Le Pakistan frappe des cibles militaires en Afghanistan, le conflit s’intensifie

Le 15 mars 2026, le Pakistan a annoncé avoir mené des frappes aériennes contre des installations militaires et des refuges de terroristes à Kandahar, dans le sud de l’Afghanistan. Cette action est survenue alors que les tensions entre les deux pays voisins atteignent un nouveau sommet, avec des accusations mutuelles concernant des pertes civiles.

EN BREF

  • Le Pakistan a frappé des cibles militaires en Afghanistan, affirmant viser des terroristes.
  • Les deux pays s’accusent mutuellement de pertes civiles dans les zones frontalières.
  • Le Programme alimentaire mondial prévoit une aide d’urgence pour 20 000 familles afghanes déplacées par le conflit.

Les forces de sécurité pakistanaises ont déclaré que ces frappes avaient pour but de « détruire des infrastructures de soutien » utilisées par les talibans afghans et d’autres groupes terroristes.
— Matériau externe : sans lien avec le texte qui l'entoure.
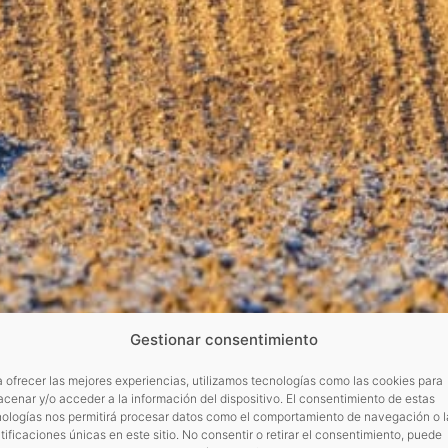
Gestionar consentimiento
 ofrecer las mejores experiencias, utilizamos tecnologías como las cookies para
cenar y/o acceder a la información del dispositivo. El consentimiento de estas
nologías nos permitirá procesar datos como el comportamiento de navegación o l
tificaciones únicas en este sitio. No consentir o retirar el consentimiento, puede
Selon des sources anonymes, ces opérations ont également pour objectif de protéger les civils pakistanais, victimes d’attaques menées par les combattants du Tehrik-i-Taliban Pakistan (TTP), qui se seraient réfugiés en Afghanistan.

Un habitant de Kandahar a témoigné d’une explosion ayant suivi des survols militaires, confirmant la destruction de sites dans la région. Les autorités afghanes, pour leur part, ont rejeté ces accusations. Le porte-parole de leur gouvernement, Zabihullah Mujahid, a affirmé que les frappes pakistanaises avaient touché un centre de réhabilitation de toxicomanes et un conteneur vide, loin des installations militaires mentionnées par le Pakistan.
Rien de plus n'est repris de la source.